Loretta Lynch is the 83rd US Attorney General
Yesterday, April 27th, marked a monumental moment in history; Loretta Lynn became the first African American female to be sworn in as the US Attorney General. The U.S. Senate finally confirmed her last week in a 56-to-43 vote. She is now our nation’s top law-enforcement official at a time of national debates about police conduct, government surveillance and combating terrorism.
“If there is anything you need to know about Loretta Lynch, it’s that she has excelled at everything she has done,” Vice President Biden said.
Lynch had this to say about the tensions related to police conduct; “We can imbue our criminal justice system with both strength and fairness, for the protection of both the needs of victims and the rights of all. We can restore trust and faith both in our laws and in those of us who enforce them,”
Later Monday, during her first visit to the White House as attorney general, she briefed President Obama on the situation in Baltimore where protesters had looted some stores and destroyed police patrol cars.
Throughout the day, the Baltimore situation became worse.

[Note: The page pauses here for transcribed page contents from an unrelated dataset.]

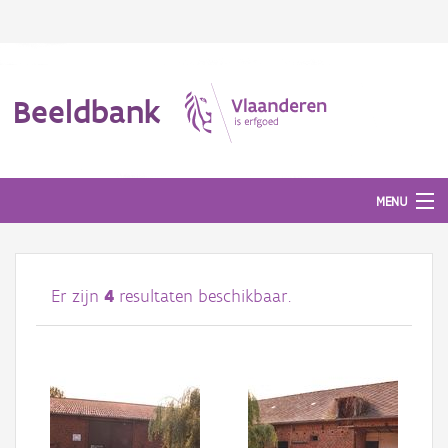
Beeldbank
MENU
Afbeeldingen
Er zijn
4
resultaten beschikbaar.
#BeeldIndeKijker
Hergebruik
Over ons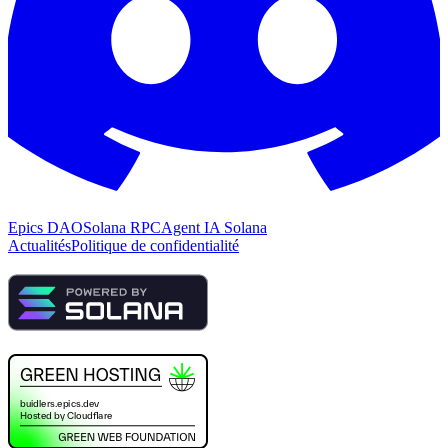
Epics DAO
Solana RPC
Agent IA Solana
Actualités
Politique de confidentialité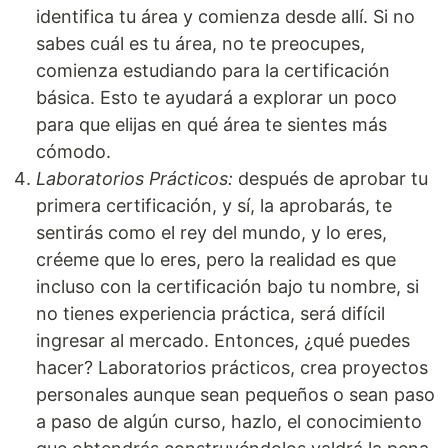
identifica tu área y comienza desde allí. Si no
sabes cuál es tu área, no te preocupes,
comienza estudiando para la certificación
básica. Esto te ayudará a explorar un poco
para que elijas en qué área te sientes más
cómodo.
Laboratorios Prácticos:
después de aprobar tu
primera certificación, y sí, la aprobarás, te
sentirás como el rey del mundo, y lo eres,
créeme que lo eres, pero la realidad es que
incluso con la certificación bajo tu nombre, si
no tienes experiencia práctica, será difícil
ingresar al mercado. Entonces, ¿qué puedes
hacer? Laboratorios prácticos, crea proyectos
personales aunque sean pequeños o sean paso
a paso de algún curso, hazlo, el conocimiento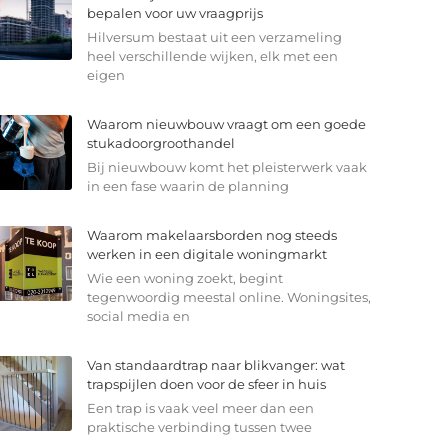
bepalen voor uw vraagprijs
Hilversum bestaat uit een verzameling
heel verschillende wijken, elk met een
eigen
Waarom nieuwbouw vraagt om een goede
stukadoorgroothandel
Bij nieuwbouw komt het pleisterwerk vaak
in een fase waarin de planning
Waarom makelaarsborden nog steeds
werken in een digitale woningmarkt
Wie een woning zoekt, begint
tegenwoordig meestal online. Woningsites,
social media en
Van standaardtrap naar blikvanger: wat
trapspijlen doen voor de sfeer in huis
Een trap is vaak veel meer dan een
praktische verbinding tussen twee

Earlier Lynch had made reference to an unlikely personal journey that started in Greensboro, N.C. Lynch is the daughter of a Baptist minister and school librarian; during her childhood, her father would take her to the Justice Department’s fifth-floor office suite. A portrait of former attorney general Robert F. Kennedy hung just above her left shoulder at the lectern.
“We are all just here for a time — whether in this building or even on this earth,” Lynch said. “But the values we hold dear will live on long after we have left this stage. Our responsibility, while we are here, is to breathe life into them; to imbue them with the strength of our convictions and the weight of our efforts.
“I know this can be done,” she said. “Because I am here to tell you, if a little girl from North Carolina who used to tell her grandfather in the fields to lift her up on the back of his mule, so she could see ‘way up high, granddaddy,’ can become the chief law enforcement officer of the United States of America, then we can do anything.”
Vice President Joe Biden administered the oath of office to Lynch at a Justice Department ceremony, calling her an “incredibly qualified” selection. He said Lynch had shown grace during the months-long confirmation process, in which her nomination was delayed in Congress amid a dispute over human trafficking legislation.
Loretta Lynch replaces Eric Holder, who left the position Friday after serving as attorney general for six years.
“Ladies and gentlemen, it’s about time — it’s about time this woman is being sworn in,” Biden said to applause.
We hope that Loretta Lynch will bring further progress and fairness to our country and that she can inspire many others to pursue their dreams and not give up.